Problem →
Among the records that follow, set down only the lines from the one containing "Изготавливаем мебель" to the one containing "Разработать проект", both included, exactly.

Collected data
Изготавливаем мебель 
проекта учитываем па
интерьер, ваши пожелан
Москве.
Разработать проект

==

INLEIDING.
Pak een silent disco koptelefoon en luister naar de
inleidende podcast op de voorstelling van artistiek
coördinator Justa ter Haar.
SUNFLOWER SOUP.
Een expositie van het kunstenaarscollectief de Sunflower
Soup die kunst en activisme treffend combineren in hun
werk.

Result →
Изготавливаем мебель 
проекта учитываем па
интерьер, ваши пожелан
Москве.
Разработать проект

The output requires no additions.